Hello, Please correct me if I'm not using a term right; I'm new to the language, so I'm not all that familiar with what term applies to what :-)

I'm in kind of a bind here: I've got to, at compile time, do some conditional logic within a function literal based on the number of arguments passed. I could get away with a homogeneous variadic a-la "function void(auto args...)", however, if no arguments are passed, then the compiler infers args to be of type void[], which is a no-go for the compiler. Furthermore, in my case, I can't declare the type of arguments that the literal takes, as I don't know what types of parameters they want to call the literal with ahead of time. This leaves me with a single option (I think, there's probably some other way I overlooked): Use a heterogeneous variadic(?). Type parameters happen to be not valid on function literals as far as I can tell, so that's a no-go. I'm a little confused by this actually, as I can't really see why type parameters on function literals would be a "bad thing", and it seems like the solution that'd make most sense for D to allow.

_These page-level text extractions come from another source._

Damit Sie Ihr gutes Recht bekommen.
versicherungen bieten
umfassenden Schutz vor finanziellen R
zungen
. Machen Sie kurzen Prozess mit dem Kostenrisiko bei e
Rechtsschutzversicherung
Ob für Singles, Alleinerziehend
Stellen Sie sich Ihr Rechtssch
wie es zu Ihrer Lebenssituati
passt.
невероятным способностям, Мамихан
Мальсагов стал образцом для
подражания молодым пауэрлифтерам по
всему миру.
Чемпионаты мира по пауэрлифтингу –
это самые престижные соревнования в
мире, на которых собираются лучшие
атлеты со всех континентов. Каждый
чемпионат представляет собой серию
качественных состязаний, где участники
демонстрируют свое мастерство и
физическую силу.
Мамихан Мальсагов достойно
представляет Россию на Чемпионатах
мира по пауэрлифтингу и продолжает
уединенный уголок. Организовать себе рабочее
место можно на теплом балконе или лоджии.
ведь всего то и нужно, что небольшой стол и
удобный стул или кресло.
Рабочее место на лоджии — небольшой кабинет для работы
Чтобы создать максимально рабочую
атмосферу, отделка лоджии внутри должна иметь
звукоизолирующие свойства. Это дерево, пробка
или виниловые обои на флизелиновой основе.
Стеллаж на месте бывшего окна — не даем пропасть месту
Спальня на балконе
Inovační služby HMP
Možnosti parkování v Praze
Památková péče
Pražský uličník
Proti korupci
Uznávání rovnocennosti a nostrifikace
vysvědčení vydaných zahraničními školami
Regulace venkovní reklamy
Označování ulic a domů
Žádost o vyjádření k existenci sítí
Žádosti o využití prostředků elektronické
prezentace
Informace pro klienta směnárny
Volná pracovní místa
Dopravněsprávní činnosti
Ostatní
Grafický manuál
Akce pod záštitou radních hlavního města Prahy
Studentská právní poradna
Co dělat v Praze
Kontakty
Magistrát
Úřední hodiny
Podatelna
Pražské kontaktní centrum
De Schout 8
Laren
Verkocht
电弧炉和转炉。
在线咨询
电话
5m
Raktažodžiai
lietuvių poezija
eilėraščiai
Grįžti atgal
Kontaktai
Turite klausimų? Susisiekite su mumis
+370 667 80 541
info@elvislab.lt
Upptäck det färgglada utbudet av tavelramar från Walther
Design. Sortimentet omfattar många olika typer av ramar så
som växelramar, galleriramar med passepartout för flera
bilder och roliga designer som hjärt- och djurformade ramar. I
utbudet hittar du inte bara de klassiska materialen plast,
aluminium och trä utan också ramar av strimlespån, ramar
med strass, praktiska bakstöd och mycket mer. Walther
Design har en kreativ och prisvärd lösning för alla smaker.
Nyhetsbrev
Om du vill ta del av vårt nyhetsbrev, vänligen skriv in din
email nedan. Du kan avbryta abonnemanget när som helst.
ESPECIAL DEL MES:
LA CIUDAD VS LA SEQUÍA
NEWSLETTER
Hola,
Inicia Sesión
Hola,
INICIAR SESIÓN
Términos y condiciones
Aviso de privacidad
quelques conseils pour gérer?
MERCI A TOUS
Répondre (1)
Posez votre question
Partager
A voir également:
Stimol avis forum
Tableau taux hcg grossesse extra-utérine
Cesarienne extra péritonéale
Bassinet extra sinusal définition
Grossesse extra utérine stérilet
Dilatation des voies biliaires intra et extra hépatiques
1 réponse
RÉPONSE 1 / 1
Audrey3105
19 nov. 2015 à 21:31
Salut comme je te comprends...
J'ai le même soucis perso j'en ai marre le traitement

So, is there any way to do something like this incorrect code:

auto opt_args = function string(Ctx...)(Ctx args) {
        static if(args.length > 1) {
                //Do something with args
                return "Foo";
        } else {
                writeln "Bar";
        }
}

opt_args(); // "Bar"
opt_args(1); // "Foo"

except in a way the compiler won't throw up at? It'd be *very* useful for metaprogramming.